The answer must consist only of the lines from the line with "transformarlas en productos, servicios o" to the line with "https://youtu.be/bn7mjglxqn4", both included, exactly as they stand below.

### [Information given]
§ §

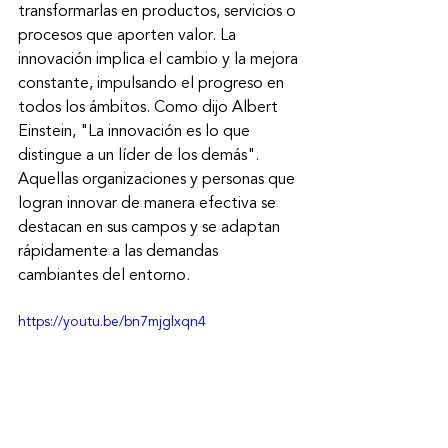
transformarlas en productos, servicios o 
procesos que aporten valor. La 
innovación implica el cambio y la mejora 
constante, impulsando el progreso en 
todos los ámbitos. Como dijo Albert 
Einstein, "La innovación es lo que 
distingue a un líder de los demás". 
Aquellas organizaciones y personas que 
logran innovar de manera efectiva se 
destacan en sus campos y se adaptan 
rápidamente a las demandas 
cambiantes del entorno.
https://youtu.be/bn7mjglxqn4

§ §

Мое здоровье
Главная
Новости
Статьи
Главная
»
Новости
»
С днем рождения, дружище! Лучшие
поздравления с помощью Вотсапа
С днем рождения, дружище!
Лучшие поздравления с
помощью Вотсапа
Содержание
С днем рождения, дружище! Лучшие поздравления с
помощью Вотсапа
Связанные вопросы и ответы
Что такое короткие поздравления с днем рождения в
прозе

§ §

### [Written solution]
transformarlas en productos, servicios o 
procesos que aporten valor. La 
innovación implica el cambio y la mejora 
constante, impulsando el progreso en 
todos los ámbitos. Como dijo Albert 
Einstein, "La innovación es lo que 
distingue a un líder de los demás". 
Aquellas organizaciones y personas que 
logran innovar de manera efectiva se 
destacan en sus campos y se adaptan 
rápidamente a las demandas 
cambiantes del entorno.
https://youtu.be/bn7mjglxqn4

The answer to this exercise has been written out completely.